:: Source records ::

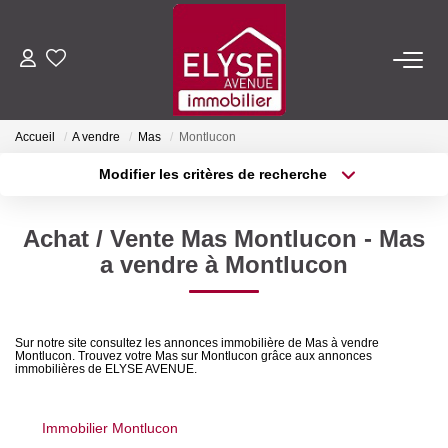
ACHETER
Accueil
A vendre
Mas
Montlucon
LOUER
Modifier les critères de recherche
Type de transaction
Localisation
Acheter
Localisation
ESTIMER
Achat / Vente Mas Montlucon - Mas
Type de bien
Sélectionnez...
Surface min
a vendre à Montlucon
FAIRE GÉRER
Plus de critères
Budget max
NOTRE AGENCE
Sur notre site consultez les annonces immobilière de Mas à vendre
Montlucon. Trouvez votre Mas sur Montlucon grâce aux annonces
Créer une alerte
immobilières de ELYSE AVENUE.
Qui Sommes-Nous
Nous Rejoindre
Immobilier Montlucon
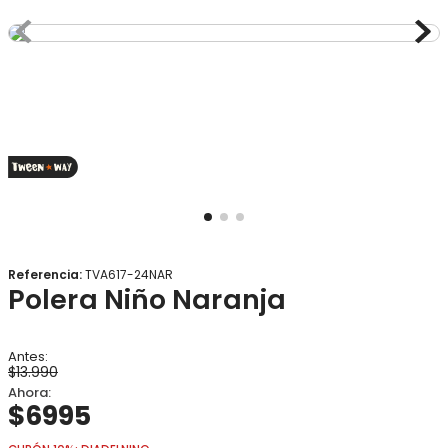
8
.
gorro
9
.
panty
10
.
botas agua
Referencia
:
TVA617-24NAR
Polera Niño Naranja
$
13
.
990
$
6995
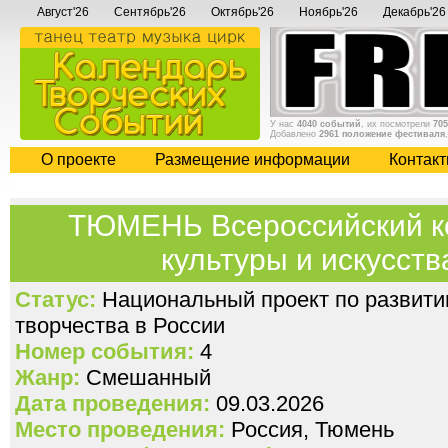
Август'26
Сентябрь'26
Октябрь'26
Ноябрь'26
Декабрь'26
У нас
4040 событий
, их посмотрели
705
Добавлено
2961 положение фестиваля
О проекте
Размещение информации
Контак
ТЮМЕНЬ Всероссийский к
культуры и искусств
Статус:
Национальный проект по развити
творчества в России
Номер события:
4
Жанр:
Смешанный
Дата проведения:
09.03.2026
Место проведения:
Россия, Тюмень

:::

▶ _Your task_:
Would you please set down the data above again exactly, without its pictures?

▶ _Answer below_:
ACHETER
Accueil
A vendre
Mas
Montlucon
LOUER
Modifier les critères de recherche
Type de transaction
Localisation
Acheter
Localisation
ESTIMER
Achat / Vente Mas Montlucon - Mas
Type de bien
Sélectionnez...
Surface min
a vendre à Montlucon
FAIRE GÉRER
Plus de critères
Budget max
NOTRE AGENCE
Sur notre site consultez les annonces immobilière de Mas à vendre
Montlucon. Trouvez votre Mas sur Montlucon grâce aux annonces
Créer une alerte
immobilières de ELYSE AVENUE.
Qui Sommes-Nous
Nous Rejoindre
Immobilier Montlucon
8
.
gorro
9
.
panty
10
.
botas agua
Referencia
:
TVA617-24NAR
Polera Niño Naranja
$
13
.
990
$
6995
Август'26
Сентябрь'26
Октябрь'26
Ноябрь'26
Декабрь'26
У нас
4040 событий
, их посмотрели
705
Добавлено
2961 положение фестиваля
О проекте
Размещение информации
Контак
ТЮМЕНЬ Всероссийский к
культуры и искусств
Статус:
Национальный проект по развити
творчества в России
Номер события:
4
Жанр:
Смешанный
Дата проведения:
09.03.2026
Место проведения:
Россия, Тюмень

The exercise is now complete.